Subsequently, the NE 200 generates a link local address for the LCT port (S102). For example, the IP unit 110 generates a link local address “FE80 :: 1: AAAAA / 64”. Then, the NE 200 sets the generated link local address to the LCT port (S103). For example, the IP unit 110 sets the link local address “FE80 :: 1: AAAA / 64” in the L3IF 131.

Also, independently of steps S102 and S103, the NE 200 generates a link local address for bridge (S104). For example, the IP unit 110 reads the MAC address from the L2IF 122 of the soft bridge 140 and generates a link local address “FE80 :: xxxx: xxxx: xxxx: xxxx” in the EUI-64 format. Then, the NE 200 sets the generated link local address in the bridge (S105). For example, the IP unit 110 sets the link local address “FE80 :: xxxx: xxxx: xxxx: xxxx” in the L3IF 132.

Also, independently of steps S102 to S105, the NE 200 determines whether or not the bridge address setting has been initialized (S106). That is, the NE 200 refers to the primary address 161 of the address management DB 160 and determines whether or not an IPv6 global address is set for the bridge. For example, when the NE 200 is activated for the first time from the factory default state, the IPv6 global address is not set in the bridge. Or, even if the IPv6 global address has already been set, if it has expired at the time of activation, it is determined that it has not been set. Therefore, when it is determined that the global address is not set for the bridge, the NE 200 acquires the MAC address of the bridge (S107). For example, the IP unit 110 reads the MAC address from the L2IF 122 of the soft bridge 140. In step S107, the IP unit 110 may read the MAC address of the L2IF 123 or the MAC address assigned as the NE 200 device.

Then, the NE 200 generates a unique local address from the MAC address (S108). For example, the IP unit 110 sets the network address to “FD01: AAA :: / 64”, generates an interface identifier in the EUI-64 format from the read MAC address, and generates a unique local address “FD01: AAAAA :: xxxx: xxxx”. : Xxxx: xxxx ".

Thereafter, the NE 200 sets the generated unique local address as a global address in the bridge (S109).

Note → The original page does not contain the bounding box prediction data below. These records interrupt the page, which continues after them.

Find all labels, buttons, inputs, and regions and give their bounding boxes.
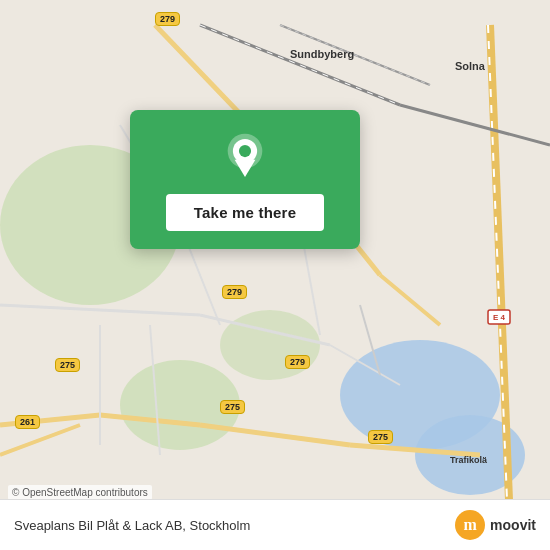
svg-line-22 bbox=[0, 305, 200, 315]
svg-text:E 4: E 4 bbox=[493, 313, 506, 322]
location-pin-icon bbox=[219, 132, 271, 184]
svg-line-9 bbox=[380, 275, 440, 325]
business-name-label: Sveaplans Bil Plåt & Lack AB, Stockholm bbox=[14, 518, 250, 533]
moovit-logo: m moovit bbox=[455, 510, 536, 540]
bottom-bar: Sveaplans Bil Plåt & Lack AB, Stockholm … bbox=[0, 499, 550, 550]
road-badge-275-right: 275 bbox=[368, 430, 393, 444]
road-badge-279-bot: 279 bbox=[285, 355, 310, 369]
map-roads: E 4 bbox=[0, 0, 550, 550]
svg-line-21 bbox=[280, 25, 430, 85]
map-attribution: © OpenStreetMap contributors bbox=[8, 485, 152, 500]
svg-line-19 bbox=[400, 105, 550, 145]
road-badge-275-mid: 275 bbox=[220, 400, 245, 414]
moovit-icon: m bbox=[455, 510, 485, 540]
location-card: Take me there bbox=[130, 110, 360, 249]
svg-line-14 bbox=[0, 425, 80, 455]
map-container: E 4 279 279 279 275 275 275 261 Sundbybe… bbox=[0, 0, 550, 550]
moovit-label: moovit bbox=[490, 517, 536, 533]
svg-marker-36 bbox=[235, 160, 256, 177]
road-badge-261: 261 bbox=[15, 415, 40, 429]
road-badge-279-mid: 279 bbox=[222, 285, 247, 299]
svg-point-4 bbox=[220, 310, 320, 380]
take-me-there-button[interactable]: Take me there bbox=[166, 194, 324, 231]
road-badge-275-left: 275 bbox=[55, 358, 80, 372]
road-badge-279-top: 279 bbox=[155, 12, 180, 26]
svg-point-35 bbox=[239, 145, 251, 157]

For example, the IP unit 110 sets the unique local address “FD01: AAAAA :: xxxx: xxxx: xxxx: xxxx” in the L3IF 133.

This enables remote access to the NE 200 from the local PC 300 using the unique local address set in the NE 200, and various settings can be made before the official global address is set.

If the address management DB 160 is a storage area in the non-volatile storage device, and the IPv6 global address has already been set before the activation in step S101 and the validity period of the global address is within the valid period, step S106 In step S107, it is determined that a global address is set in the bridge, and the generation and setting of the unique local address in steps S107 to S109 are not performed. This is because an existing global address can be used in this case.

FIG. 6 is a sequence diagram showing a flow of remote access to the NE 200 according to the second embodiment of the present invention. Here, a flow from the local PC 300 to remote access to the NE 200 via the NE 100 will be described.

First, the NE 200 is installed at a predetermined installation location (S201) and activated (S202). The NE 100 is also installed at another installation location (S204) and activated (S205). Here, NE 100 and NE 200 are set to be capable of L2 level wireless connection with each other by manual setting by the installer at each installation location.

Subsequently, the NEs 200 and 100 execute the address setting process (S203 and S206) shown in FIG. 5, respectively, and the link local address is set in the LCT port, the link local address and the unique local address as the global address are set in the bridge. .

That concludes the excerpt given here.